/anomaly-detection-PCA

Anomaly detection on a production line using principal component analysis (PCA) and kernel principal component analysis (KPCA) *from scratch*.

Primary LanguageMATLAB

Anomaly detection

Anomaly detection on a production line using principal component analysis (PCA) and kernel principal component analysis (KPCA) from scratch.

Quick preview

  • Authors: Sylvain Combettes, Houssam L'Ghoul
  • Date: Oct. 2018 - June 2019
  • Context: For our penultimate-year project at Mines Nancy (half a day per week), we did research for the French company Saint-Gobain, the European or worldwide leader in all of its businesses (mainly construction materials). In 2018, Saint-Gobain had a €41.8 billion turnover, operated in 67 countries and had more than 180,000 employees.
  • Topic: Detection of sensor failure in a production line.
  • Methods: Principal component analysis (PCA) and kernel principal component analysis (KPCA).
  • Programming: MATLAB.
  • Result: the algorithm can detect 100% of the failure days observed by Saint-Gobain.
  • Links: [report incoming]

How to use this repository

  • datav3.mat is a file containing data without anomalies
  • dataDefautv3.mat is a file containing data with anomalies
  • ACP_lineaire_cstr.m is a MATLAB script detecting anomalies in dataDefautv3.mat with comparison to datav3.mat using a (linear) PCA (principal component analysis)
  • ACP_non_lineaire_cstr.m is a MATLAB script detecting anomalies in dataDefautv3.mat with comparison to datav3.mat using a (non-linear) KPCA (kernel principal component analysis)

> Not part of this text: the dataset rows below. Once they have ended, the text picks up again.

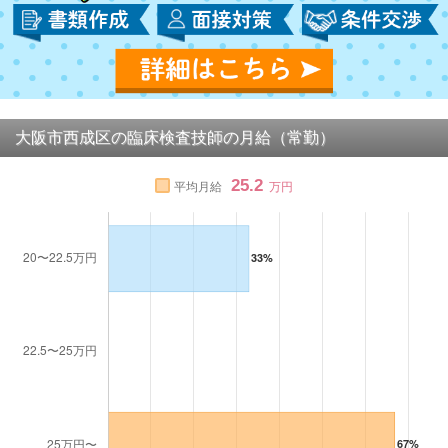
大阪市西成区の臨床検査技師の月給（常勤）
25.2
平均月給
万円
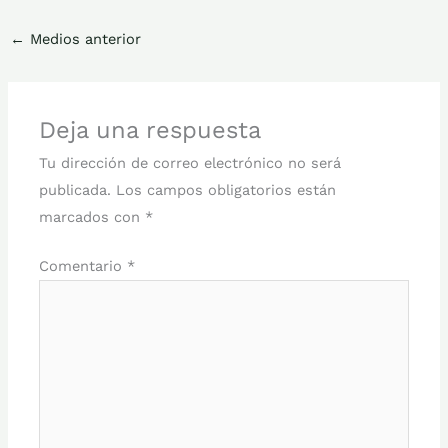
←
Medios anterior
Deja una respuesta
Tu dirección de correo electrónico no será
publicada.
Los campos obligatorios están
marcados con
*
Comentario
*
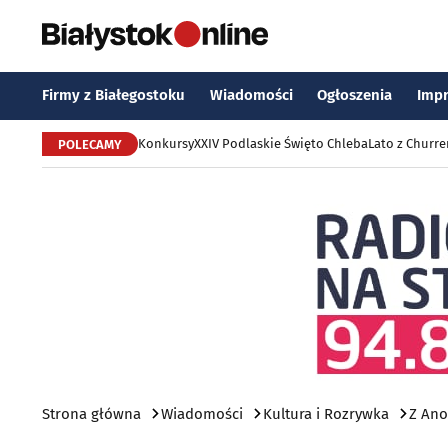
Firmy z Białegostoku
Wiadomości
Ogłoszenia
Imp
Konkursy
XXIV Podlaskie Święto Chleba
Lato z Churr
POLECAMY
Strona główna
Wiadomości
Kultura i Rozrywka
Z Ano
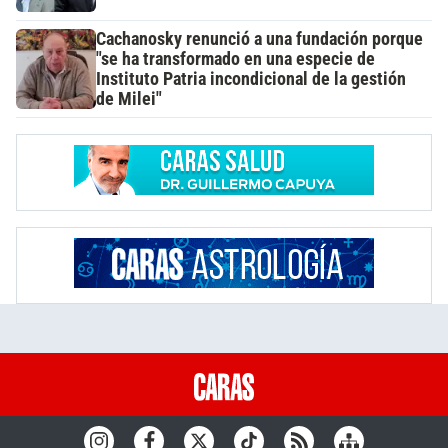
Cachanosky renunció a una fundación porque
"se ha transformado en una especie de
Instituto Patria incondicional de la gestión
de Milei"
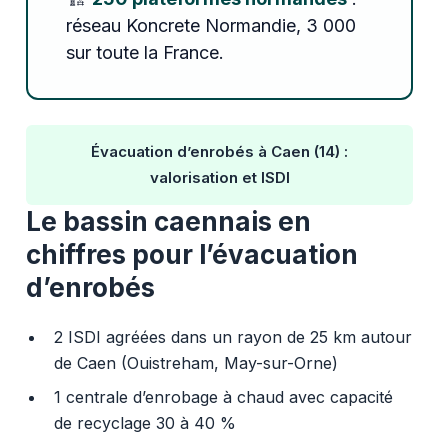
réseau Koncrete Normandie, 3 000
sur toute la France.
Évacuation d’enrobés à Caen (14) :
valorisation et ISDI
Le bassin caennais en
chiffres pour l’évacuation
d’enrobés
2 ISDI agréées dans un rayon de 25 km autour
de Caen (Ouistreham, May-sur-Orne)
1 centrale d’enrobage à chaud avec capacité
de recyclage 30 à 40 %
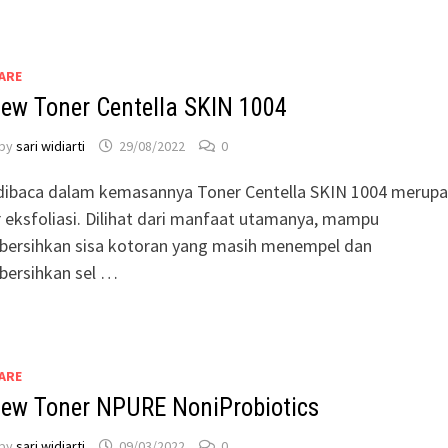
ARE
iew Toner Centella SKIN 1004
by
sari widiarti
29/08/2022
0
 dibaca dalam kemasannya Toner Centella SKIN 1004 merup
 eksfoliasi. Dilihat dari manfaat utamanya, mampu
ersihkan sisa kotoran yang masih menempel dan
ersihkan sel …
ARE
iew Toner NPURE NoniProbiotics
by
sari widiarti
09/03/2022
0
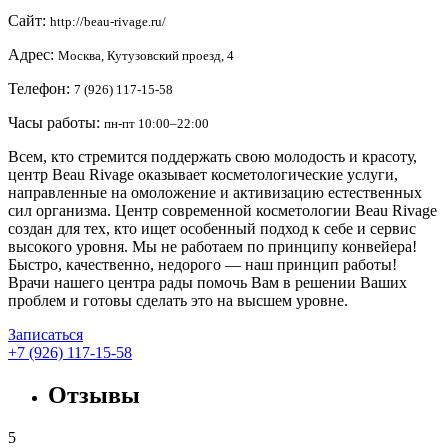
Сайт:
http://beau-rivage.ru/
Адрес:
Москва, Кутузовский проезд, 4
Телефон:
7 (926) 117-15-58
Часы работы:
пн-пт 10:00–22:00
Всем, кто стремится поддержать свою молодость и красоту,
центр Beau Rivage оказывает косметологические услуги,
направленные на омоложение и активизацию естественных
сил организма. Центр современной косметологии Beau Rivage
создан для тех, кто ищет особенный подход к себе и сервис
высокого уровня. Мы не работаем по принципу конвейера!
Быстро, качественно, недорого — наш принцип работы!
Врачи нашего центра рады помочь Вам в решении Ваших
проблем и готовы сделать это на высшем уровне.
Записаться
+7 (926) 117-15-58
Отзывы
5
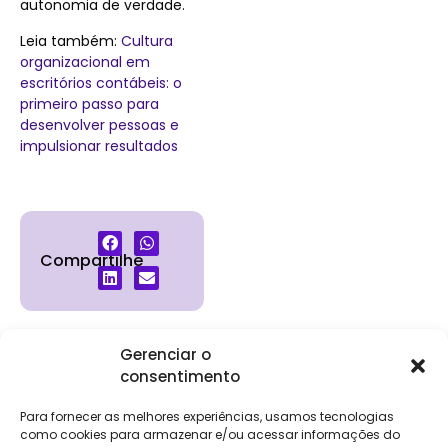
autonomia de verdade.
Leia também:
Cultura
organizacional em
escritórios contábeis: o
primeiro passo para
desenvolver pessoas e
impulsionar resultados
Compartilhe
Gerenciar o
consentimento
Institucional
Clientes
Para
Para
Keevo
Escritórios
Empresas
Sobre Nós
Contábeis
Login
Soluções
Para fornecer as melhores experiências, usamos tecnologias
Eventos
Holos
Trabalhe
como cookies para armazenar e/ou acessar informações do
DP e RH
NG Folha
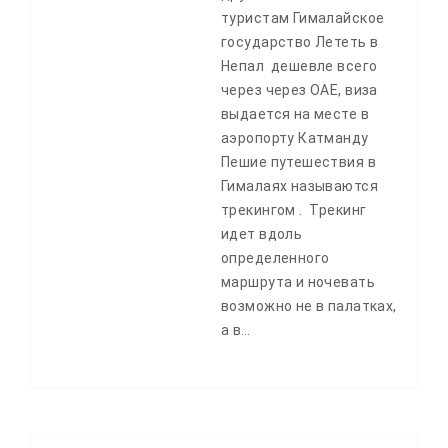
туристам Гималайское
государство Лететь в
Непал дешевле всего
через через ОАЕ, виза
выдается на месте в
аэропорту Катманду
Пешие путешествия в
Гималаях называются
трекингом . Трекинг
идет вдоль
определенного
маршрута и ночевать
возможно не в палатках,
а в…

ACP_lineaire_cstr.m and ACP_non_lineaire_cstr.m can be used independently: there are two methods with the same goal.

To note

  • I was only able to publish one fourth of the total project, the rest being confidential.
  • The MATLAB scripts ACP_lineaire_cstr.m and ACP_non_lineaire_cstr.m are commented in French.
  • The report (uploaded soon) is in French.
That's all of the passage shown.